Accomplishments
New Voters Project: In coalition with IUSA and other student organizations, INPIRG registered over 3,500 IU
students to vote as part of a nonpartisan youth voter registration drive in
2004.
Campus Climate Challenge: INPIRG's Campus Climate Challenge campaign was reported on by Fox News in Indianapolis as part of a story on mercury pollution in water and fish. At IU, the Biker Phantom greatly increased the awareness of the Campus Climate Challenge and INPIRG on campus, while promoting alternative transportation. The Biker Phantom raised awareness about the benefits of riding
a bike to campus as opposed to driving, by tagging bikes with leaflets that listed facts about how much
energy was saved and pollution was not put into the air by biking.

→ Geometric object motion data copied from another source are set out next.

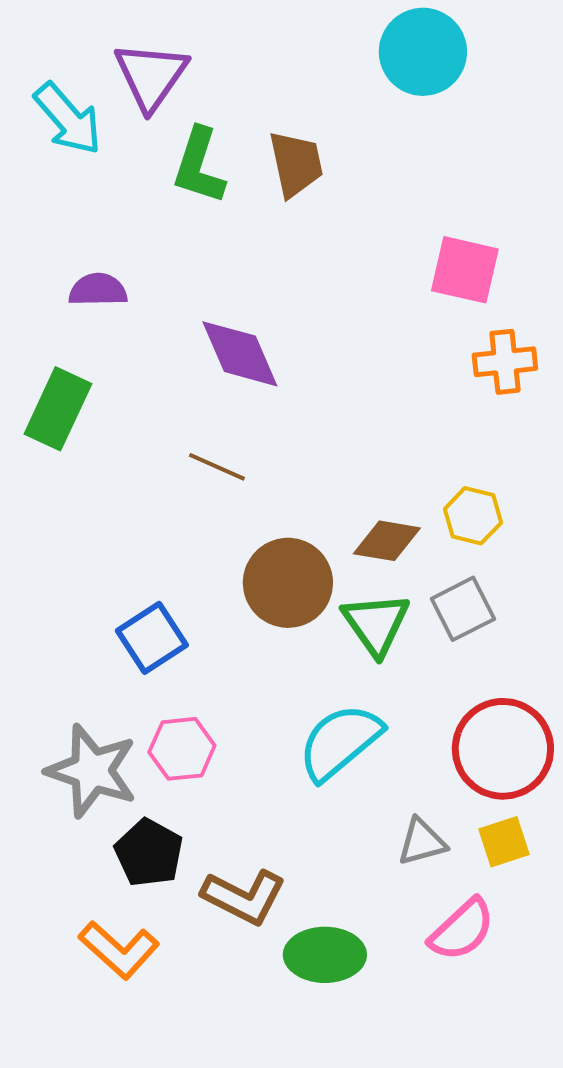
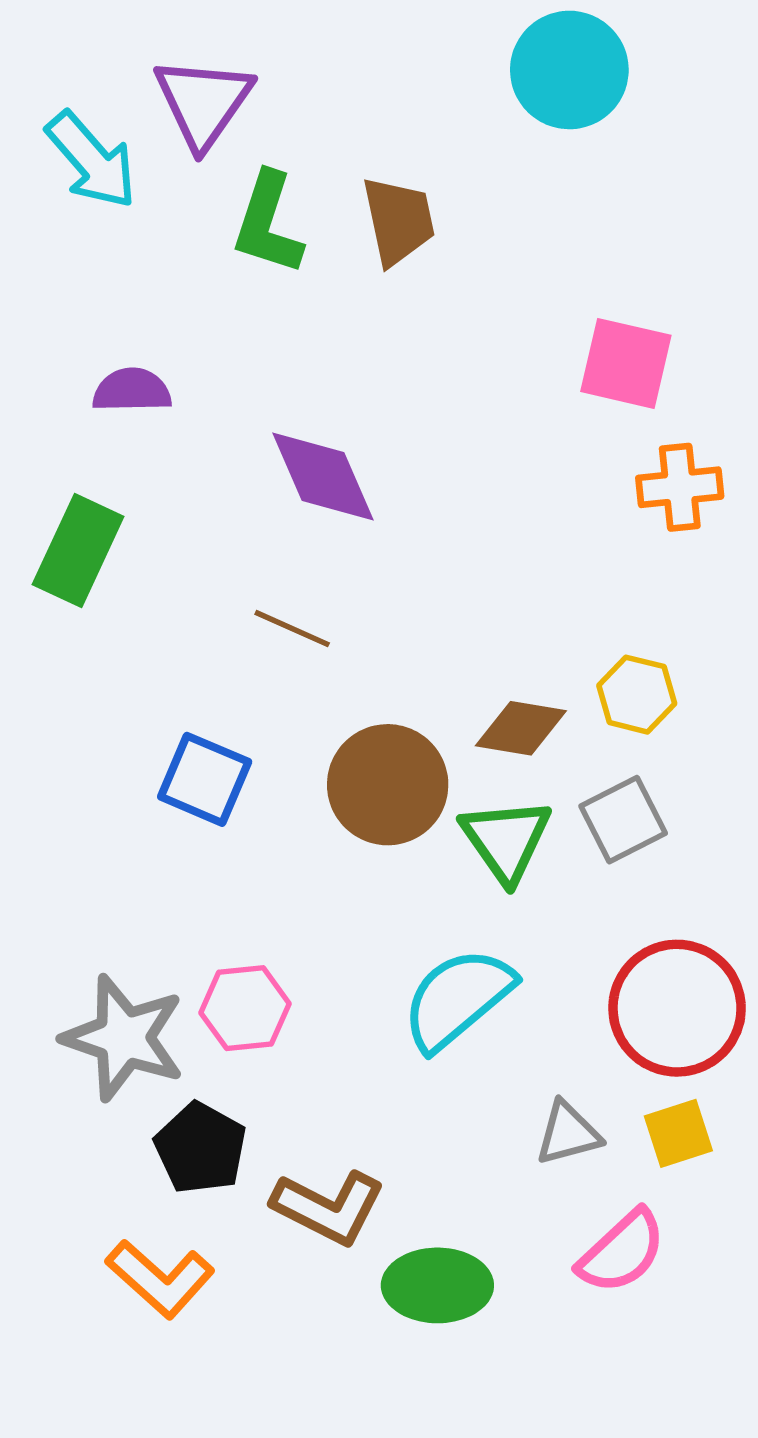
blue square: (152, 638) -> (205, 779), moved, turned -34

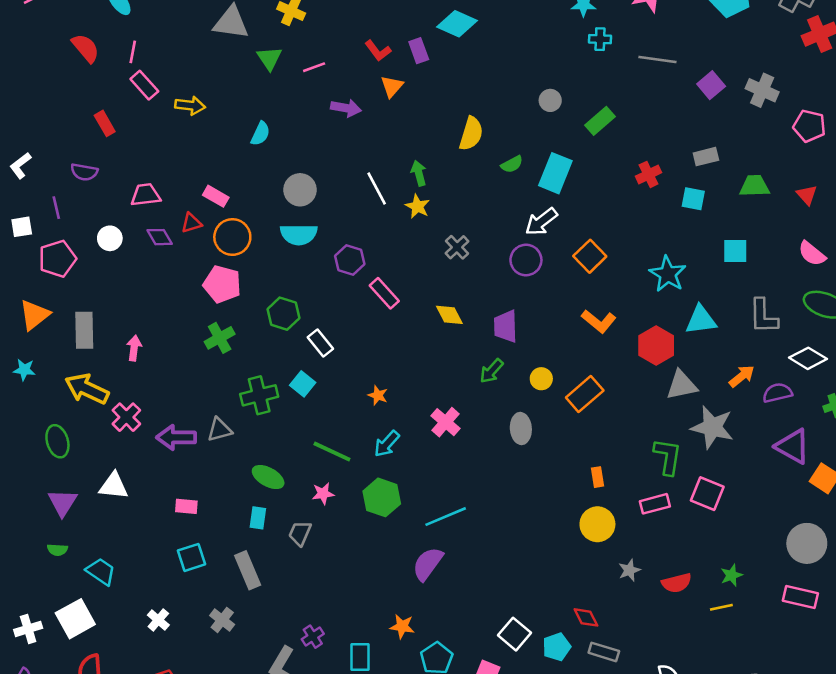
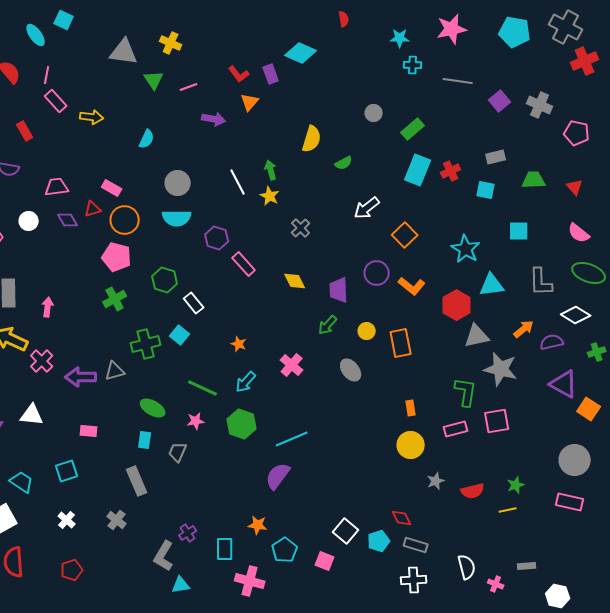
cyan rectangle: (555, 173) -> (418, 170), moved
purple circle: (526, 260) -> (377, 273), moved
orange rectangle: (585, 394) -> (401, 343), turned -60
gray ellipse: (521, 429) -> (351, 370), turned -35
pink square: (707, 494) -> (497, 421), turned -32
cyan square: (191, 557) -> (67, 471), moved

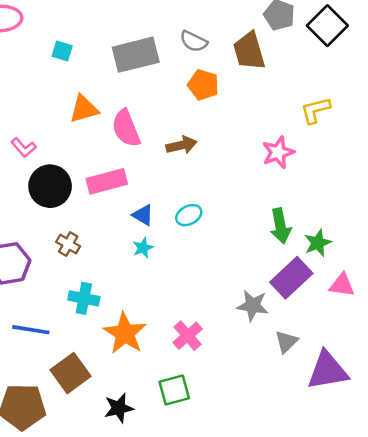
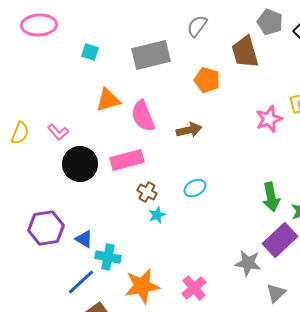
gray semicircle: (194, 41) -> (197, 26), moved, turned 100
pink star: (278, 152) -> (269, 119), moved
blue triangle: (143, 215) -> (84, 239), moved
brown cross: (68, 244) -> (147, 192), moved
blue line: (31, 330) -> (81, 282), moved, turned -52
orange star: (125, 333) -> (142, 286), turned 30

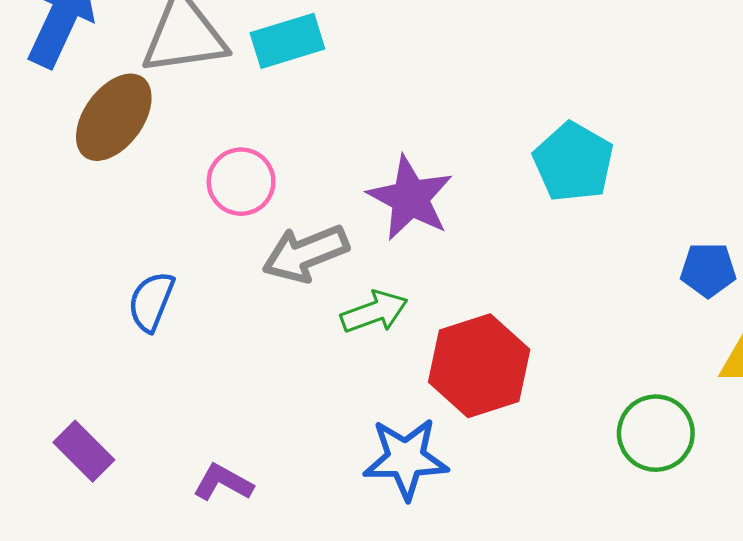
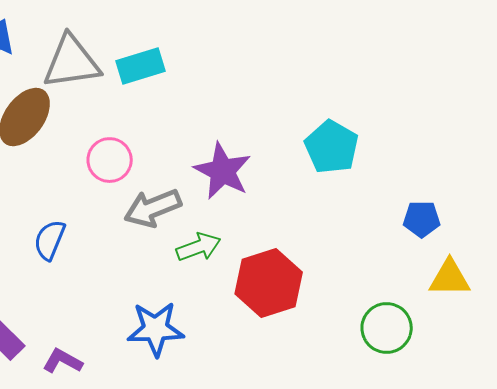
blue star: (406, 459) -> (156, 329), moved
purple L-shape: (223, 483) -> (63, 361), moved

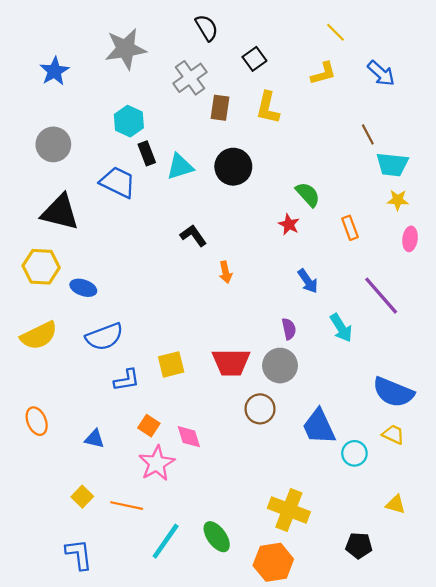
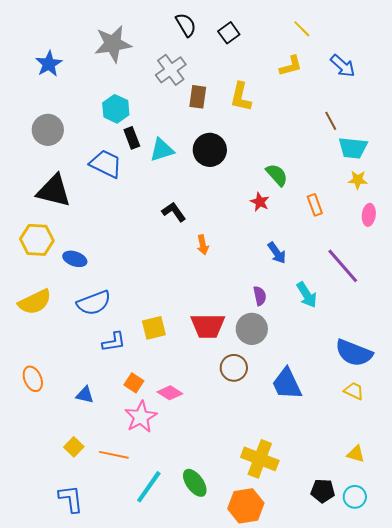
black square: (254, 59) -> (229, 33), moved
pink diamond: (189, 437) -> (170, 393), turned -40
cyan circle: (354, 453) -> (355, 497), moved

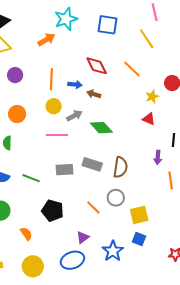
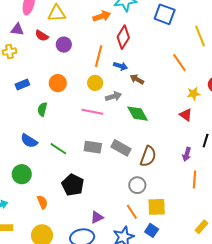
red diamond: (97, 66) -> (123, 37), moved, turned 45
orange line: (93, 207) -> (132, 212), moved

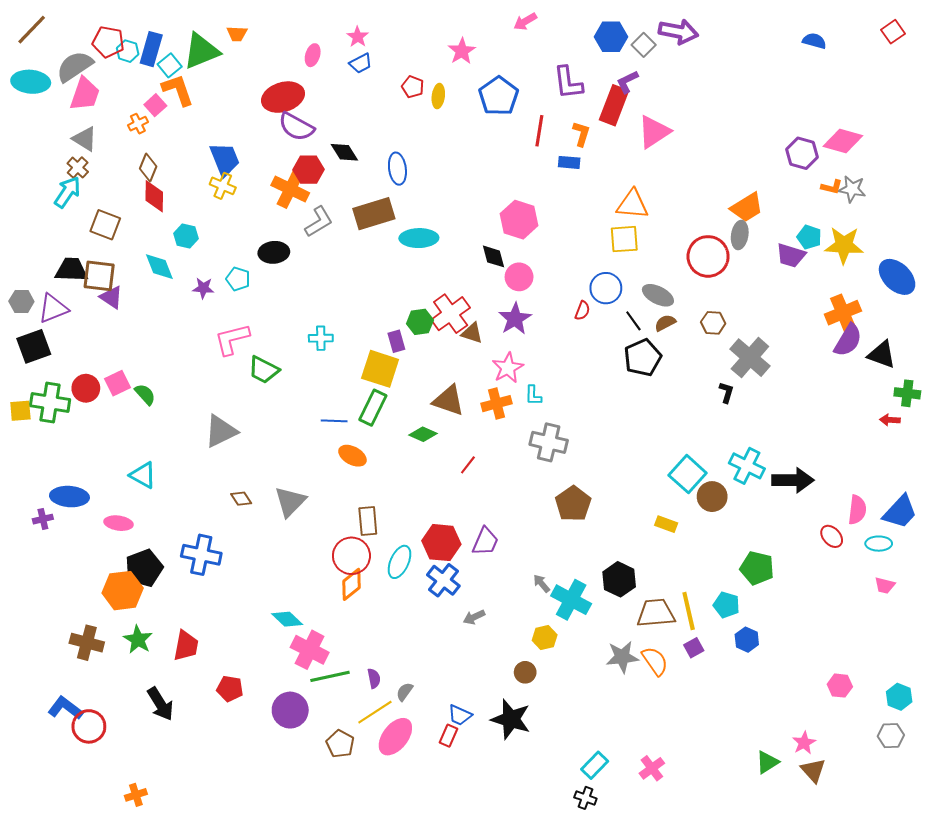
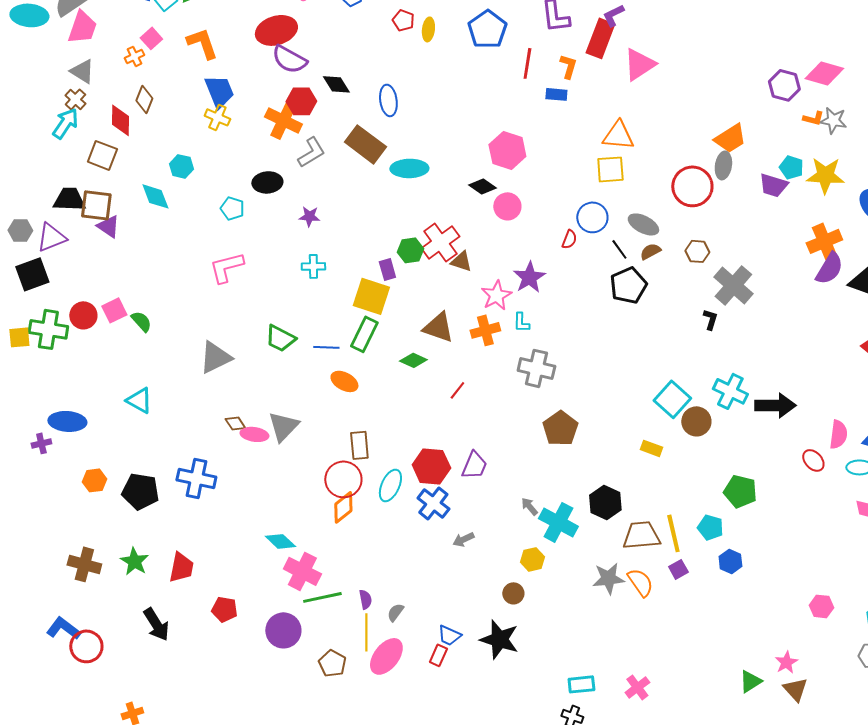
orange L-shape: (178, 90) -> (202, 43), moved
red diamond: (154, 196) -> (120, 120), moved
brown rectangle: (374, 214) -> (365, 144), turned 54
black diamond: (493, 256) -> (482, 186), turned -40
purple star: (203, 288) -> (309, 216), moved
purple star: (515, 319) -> (529, 277), moved
green trapezoid: (264, 370) -> (280, 338), moved
pink ellipse: (119, 523) -> (254, 434), moved
black pentagon: (144, 568) -> (140, 491), turned 30
orange hexagon: (123, 591) -> (94, 480), moved, size x0.6
yellow line: (375, 712) -> (366, 632), turned -57
cyan rectangle: (595, 765) -> (581, 684), turned 40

Some bike riders won prizes just for
riding their bike that day.
Hunger and
Homelessness: INPIRG students organized a call-in day to Sen. Lugar’s office,
and got 140 students to ask him not to cut money from the food stamps program as part of the budget
process. The next week, Sen.
Lugar stated that his committee would not cut funding from the food stamps
program and cited “constituent pressure” as the reason. At IU's Hunger Cleanup, students raised over $9,300 to support a local
homeless shelter, as well as national and international anti-poverty efforts.
Higher Education
Affordability: INPIRG mobilized in response to federal cuts to higher
education funding by organizing students to speak out to the U.S. Department of Education's
Commission on the Future of Higher Education. Students organized a press conference at the
commission hearing, bringing together students from across the IU system,
including the Student Body President from IU Kokomo and the Student Representative from the
Indiana Commission on Higher Education. The press conference was covered by
papers in Bloomington, West Lafayette,
and Kokomo. INPIRG also researched loan debt on IU’s campus (over 2/3 of IU
students graduate with loans and they average over $17,000) and coordinated a task
force comprised of student leaders, administrators, and faculty to discuss the
causes and ways to address the rising levels of debt at IU. INPIRG worked with a national coalition to convince the
U.S. House of Representatives to pass HR 5, which would cut in half the
interest rate on student loans. The bill passed with overwhelming
bipartisan support, by a vote of 356 to 71. The bill would lower
interest rates over five years on subsidized Stafford student loans,
which are used overwhelmingly by students from low- and middle-income
families. This would save the average low or middle-income borrower
starting school in 2007 $2,300 in debt.